Whatever the direction research takes, the current state of calculators being used provide constraints to the options built into the calculators, but the bottom line takeaway seems to be: marginally under inflated tires (<10psi) cause a much smaller watt penalty that marginally if overinflated. For simple riders like me, and ones that value comfort as much as efficiency, underinflate is perhaps better.

What’s the Hambini take on bicyclerollingresistance data, on Chung Method? Can you neatly explain “virtual elevation”? Other real world testing; the Hambini test?

I don’t really think the Chung method is all that good, there is way too much variability for it to hold up but plenty of people do use it. I’ll probably have to do another post or do a video to cover all of your questions raised but I’ve made a note!

1. jb says:

5. Oliver says:

Great article. Hopefully many more to come.

Why are manufacturers now pursuing low inertia wheels? Mass concentration on a wheel should not affect “spin up speed” due to the more dominant overall system mass of rider+bike.

A rotating mass doesn’t have to be all that heavy to influence the acceleration greatly. The large radius of bike wheels really does hamper that. Farsports as an example is already actively pursuing low inertia wheels and I think it has merit.

1. Hey Hambini, a question about low vs high rotational. Wouldn’t a high inertial wheel, once rotated up to speed, maintain its rotational momentum better? Is this something to consider or helpful for flat/TT riding where snappy accelerations aren’t as critical?

This strategy works unless you have to press the brake at any point in time. Once that energy is lost, to get it back you will put in more energy than a lightweight wheel. Therefore the theory is fine provided you don’t press the brakes at any point.

6. Jon Hauge says:

Great article!

I have a question about using conventional methods to do your field testing.

Is it valid to use conventional methods for field testing to test improvements/differences in Cda for individual riders?
I understand that there will be quite a bit of error/variability depending on conditions, but in your opinion is it possible to collect usable data?

Thx for the great content!

1. Jerome says:

Thanks! That article was very interesting! I was wondering, what would you recommend for the fastest front wheel for time trial? Also I agree with the comment about tyre, it would be nice to have an article about it.

A front disc would be the fastest. The next issue is if it is too windy for a front disc?

1. Jerome says:

You got me there. If a front disc is not an option, is there a model of wheel that you would recommend? I rode a 90mm front wheel in the past without any problem with the wind. I only have a 50mm at the moment and looking at adding a deeper (or maybe trispoke) wheel for TT but I don’t know what to get.

7. Gursel Akay says:

Pure science here. Congrats..

8. Stuart Dryer says:

9. Francisco FB says:

Excellent article!!

This article provides real information, and helps to educate us and understand real considerations about the role of the wheels in our bikes.
I wonder how the modern aluminum wheels do perform and compare against carbon wheelsets using the same kind of tests? (modern aluminum wheels with good spects).

10. alanyu says:

“The fundamental concept of Dnitriev theory is to work out how stable or unstable an object becomes when it is subject to flow that is transient in nature”

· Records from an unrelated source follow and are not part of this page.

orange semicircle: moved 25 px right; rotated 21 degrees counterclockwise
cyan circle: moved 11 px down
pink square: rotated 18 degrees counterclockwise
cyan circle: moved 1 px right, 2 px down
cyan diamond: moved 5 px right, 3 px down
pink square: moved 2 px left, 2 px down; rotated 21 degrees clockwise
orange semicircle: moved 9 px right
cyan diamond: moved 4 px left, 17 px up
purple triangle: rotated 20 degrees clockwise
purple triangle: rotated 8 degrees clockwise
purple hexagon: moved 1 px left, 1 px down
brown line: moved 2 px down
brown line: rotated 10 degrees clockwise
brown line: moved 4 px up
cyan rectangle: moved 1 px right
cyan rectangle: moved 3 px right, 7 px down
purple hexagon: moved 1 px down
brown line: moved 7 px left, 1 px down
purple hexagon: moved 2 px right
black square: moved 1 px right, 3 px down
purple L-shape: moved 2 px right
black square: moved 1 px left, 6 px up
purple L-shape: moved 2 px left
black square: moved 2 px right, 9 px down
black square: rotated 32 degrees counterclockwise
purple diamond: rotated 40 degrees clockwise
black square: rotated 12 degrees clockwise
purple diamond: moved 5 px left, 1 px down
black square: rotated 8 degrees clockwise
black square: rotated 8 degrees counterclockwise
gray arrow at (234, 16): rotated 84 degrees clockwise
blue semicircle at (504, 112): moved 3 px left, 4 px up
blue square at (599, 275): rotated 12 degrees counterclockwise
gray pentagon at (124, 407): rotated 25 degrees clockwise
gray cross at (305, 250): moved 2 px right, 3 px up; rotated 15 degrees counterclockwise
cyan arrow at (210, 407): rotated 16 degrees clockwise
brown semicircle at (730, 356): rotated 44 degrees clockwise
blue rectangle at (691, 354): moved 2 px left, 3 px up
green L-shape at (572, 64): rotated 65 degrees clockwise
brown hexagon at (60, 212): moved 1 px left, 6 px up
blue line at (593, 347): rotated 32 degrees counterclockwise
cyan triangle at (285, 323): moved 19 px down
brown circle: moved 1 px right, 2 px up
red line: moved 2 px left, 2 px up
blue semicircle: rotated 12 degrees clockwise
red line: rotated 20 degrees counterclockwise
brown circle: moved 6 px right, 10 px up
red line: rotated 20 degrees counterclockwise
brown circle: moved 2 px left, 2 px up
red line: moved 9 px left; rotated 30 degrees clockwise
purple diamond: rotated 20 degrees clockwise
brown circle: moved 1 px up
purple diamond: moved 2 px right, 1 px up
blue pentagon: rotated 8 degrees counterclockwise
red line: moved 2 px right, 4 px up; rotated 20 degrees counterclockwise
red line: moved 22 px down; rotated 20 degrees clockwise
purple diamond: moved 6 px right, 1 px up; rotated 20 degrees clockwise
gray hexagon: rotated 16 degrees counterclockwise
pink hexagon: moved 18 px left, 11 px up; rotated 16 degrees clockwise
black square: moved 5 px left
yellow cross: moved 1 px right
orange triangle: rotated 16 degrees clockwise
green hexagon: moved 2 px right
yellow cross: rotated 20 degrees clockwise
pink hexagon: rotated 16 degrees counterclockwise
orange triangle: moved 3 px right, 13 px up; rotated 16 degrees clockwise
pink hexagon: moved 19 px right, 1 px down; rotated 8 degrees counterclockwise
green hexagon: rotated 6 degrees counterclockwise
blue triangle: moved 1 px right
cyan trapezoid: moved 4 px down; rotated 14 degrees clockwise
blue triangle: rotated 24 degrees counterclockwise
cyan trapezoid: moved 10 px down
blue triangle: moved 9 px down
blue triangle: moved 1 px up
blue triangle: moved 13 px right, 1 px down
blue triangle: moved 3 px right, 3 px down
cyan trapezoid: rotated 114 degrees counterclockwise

“The king of the 50mm depth class has long been the Winspace Hype”

If your protocol is correct, Hype will never be the king of the 50 mm depth class. Hype is one of the most unstable wheels in the class, a lot of reports on the Hype thread on ww, and also plenty of complaints on the unstability in China.

11. Wessel Kabel says:

loved the article, really interesting stuff. I get crazy from all the companies with their own disc wheels, saying that theirs is the fastest. is there a way to measure which is actually the fastest disc wheel? or is it only for the looks, since the airflow is always the samen with a disc wheel?